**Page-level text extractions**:
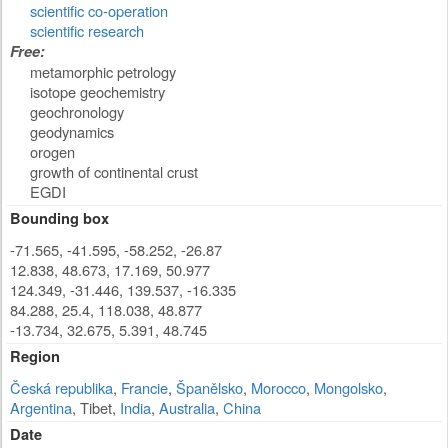
scientific co-operation
scientific research
Free:
metamorphic petrology
isotope geochemistry
geochronology
geodynamics
orogen
growth of continental crust
EGDI
Bounding box
-71.565, -41.595, -58.252, -26.87
12.838, 48.673, 17.169, 50.977
124.349, -31.446, 139.537, -16.335
84.288, 25.4, 118.038, 48.877
-13.734, 32.675, 5.391, 48.745
Region
Česká republika
,
Francie
,
Španělsko
,
Morocco
,
Mongolsko
,
Argentina
, Tibet,
India
,
Australia
,
China
Date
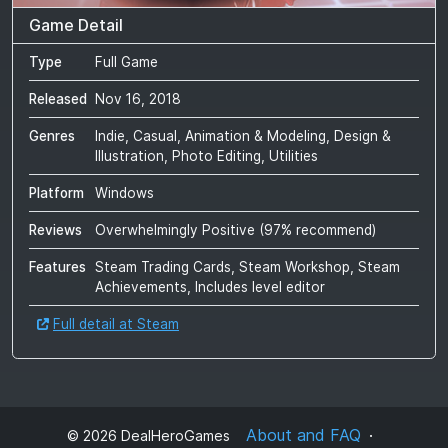
Game Detail
Type
Full Game
Released
Nov 16, 2018
Genres
Indie, Casual, Animation & Modeling, Design &
Illustration, Photo Editing, Utilities
Platform
Windows
Reviews
Overwhelmingly Positive
(
97
% recommend)
Features
Steam Trading Cards, Steam Workshop, Steam
Achievements, Includes level editor
Full detail at Steam
About and FAQ
©
2026
DealHeroGames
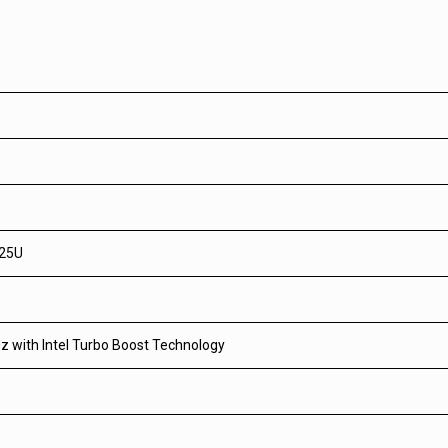
625U
z with Intel Turbo Boost Technology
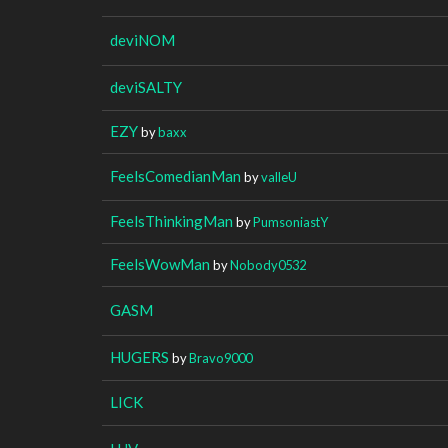
deviNOM
deviSALTY
EZY
by
baxx
FeelsComedianMan
by
valleU
FeelsThinkingMan
by
PumsoniastY
FeelsWowMan
by
Nobody0532
GASM
HUGERS
by
Bravo9000
LICK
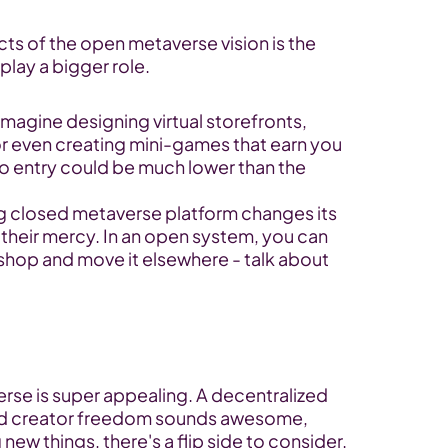
ts of the open metaverse vision is the 
play a bigger role.
Imagine designing virtual storefronts, 
or even creating mini-games that earn you 
o entry could be much lower than the 
big closed metaverse platform changes its 
 their mercy. In an open system, you can 
l shop and move it elsewhere - talk about 
se is super appealing. A decentralized 
and creator freedom sounds awesome, 
new things, there's a flip side to consider. 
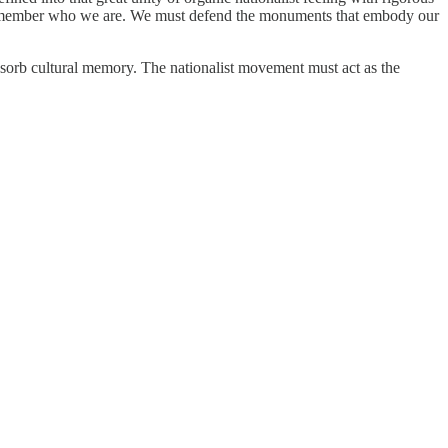
ust remember who we are. We must defend the monuments that embody our
sorb cultural memory. The nationalist movement must act as the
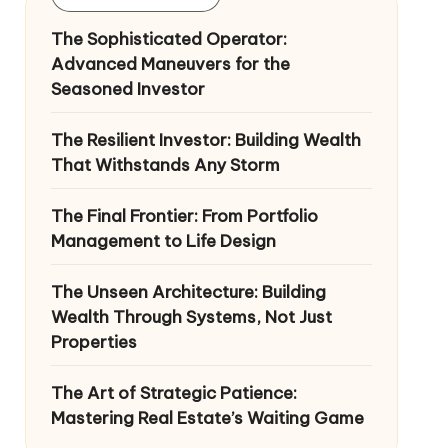
The Sophisticated Operator:
Advanced Maneuvers for the
Seasoned Investor
The Resilient Investor: Building Wealth
That Withstands Any Storm
The Final Frontier: From Portfolio
Management to Life Design
The Unseen Architecture: Building
Wealth Through Systems, Not Just
Properties
The Art of Strategic Patience:
Mastering Real Estate’s Waiting Game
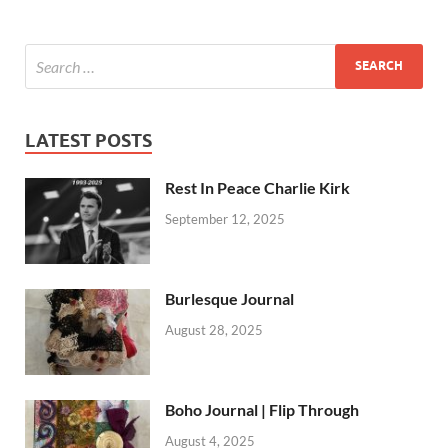
LATEST POSTS
Rest In Peace Charlie Kirk
September 12, 2025
Burlesque Journal
August 28, 2025
Boho Journal | Flip Through
August 4, 2025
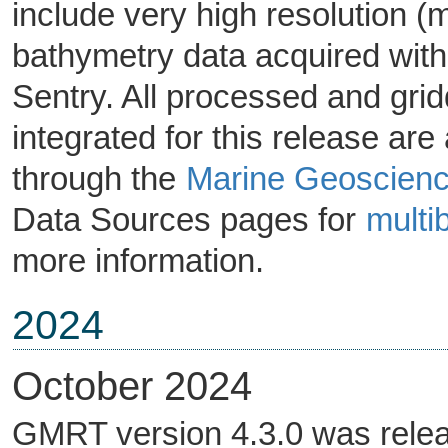
include very high resolution 
bathymetry data acquired wi
Sentry. All processed and gri
integrated for this release are
through the
Marine Geoscienc
Data Sources pages for
mult
more information.
2024
October 2024
GMRT version 4.3.0 was relea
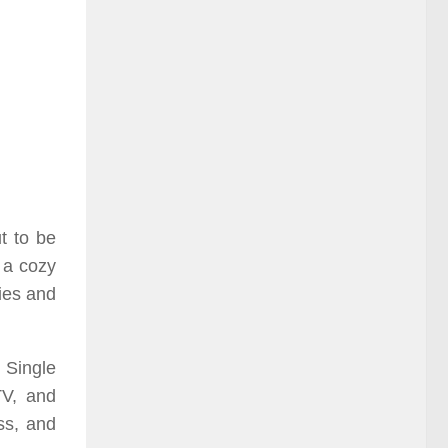
ut to be
n a cozy
ies and
 Single
TV, and
ss, and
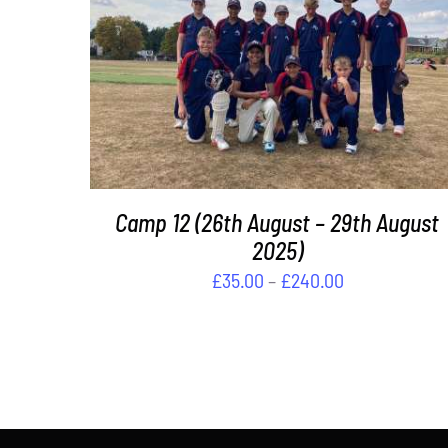
DETAILS
Camp 12 (26th August – 29th August
2025)
Price
£
35.00
–
£
240.00
range:
£35.00
through
£240.00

**TASK INSTRUCTIONS**: Your answer should consist of the lines above that hold the word "open".

**WRITTEN RESPONSE**:
ts of the open metaverse vision is the 
 their mercy. In an open system, you can 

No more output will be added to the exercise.